Transcribed page contents

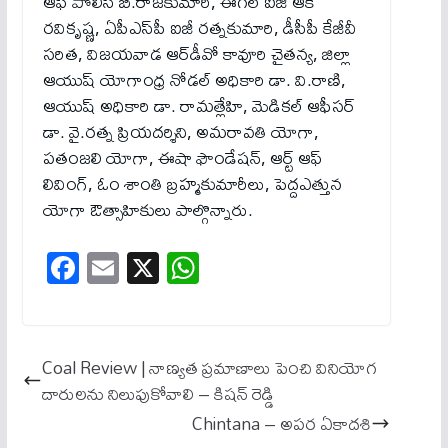
ఆఫ్ పోలీస్ బి.రాజ‌కుమారి, ఈగల్ ఐజీ ఆకే
రవికృష్ణ, ఏపీఎస్‌పీ ఐజీ ర‌త్న‌కుమారి, డీసీపీ కేజీవీ
స‌రిత, విజ‌య‌వాడ ఆర్‌డీవో కావూరి చైత‌న్య‌, జిల్లా
ఆయుష్ యోగాంధ్ర నోడ‌ల్ అధికారి డా. వి.రాణి,
ఆయుష్ అధికారి డా. రామ‌త్లేహి, మెడిక‌ల్ ఆఫీస‌ర్
డా. వై.ర‌త్న ప్రియ‌ద‌ర్శిని, అమ‌రావ‌తి యోగా,
ప‌తంజ‌లి యోగా, ఈషా ఫౌండేష‌న్‌, ఆర్ట్ ఆఫ్
లివింగ్, ఓం శాంతి బ్ర‌హ్మ‌కుమారీలు, పెద్దఎత్తున
యోగా ఔత్సాహికులు పాల్గొన్నారు.
Fa
E
X
W
ce
m
ha
bo
ail
ts
ok
A
Coal Review | నాణ్యత ప్రమాణాలు పెంచి వినియోగ
pp
దారులను నిలుపుకోవాలి – కిష‌న్ రెడ్డి
Chintana – అపర ఏకాదశి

■ What is required:
Reproduce each record above by retyping it exactly; omit all images.

■ The completed task:
ఆఫ్ పోలీస్ బి.రాజ‌కుమారి, ఈగల్ ఐజీ ఆకే
రవికృష్ణ, ఏపీఎస్‌పీ ఐజీ ర‌త్న‌కుమారి, డీసీపీ కేజీవీ
స‌రిత, విజ‌య‌వాడ ఆర్‌డీవో కావూరి చైత‌న్య‌, జిల్లా
ఆయుష్ యోగాంధ్ర నోడ‌ల్ అధికారి డా. వి.రాణి,
ఆయుష్ అధికారి డా. రామ‌త్లేహి, మెడిక‌ల్ ఆఫీస‌ర్
డా. వై.ర‌త్న ప్రియ‌ద‌ర్శిని, అమ‌రావ‌తి యోగా,
ప‌తంజ‌లి యోగా, ఈషా ఫౌండేష‌న్‌, ఆర్ట్ ఆఫ్
లివింగ్, ఓం శాంతి బ్ర‌హ్మ‌కుమారీలు, పెద్దఎత్తున
యోగా ఔత్సాహికులు పాల్గొన్నారు.
Fa
E
X
W
ce
m
ha
bo
ail
ts
ok
A
Coal Review | నాణ్యత ప్రమాణాలు పెంచి వినియోగ
pp
దారులను నిలుపుకోవాలి – కిష‌న్ రెడ్డి
Chintana – అపర ఏకాదశి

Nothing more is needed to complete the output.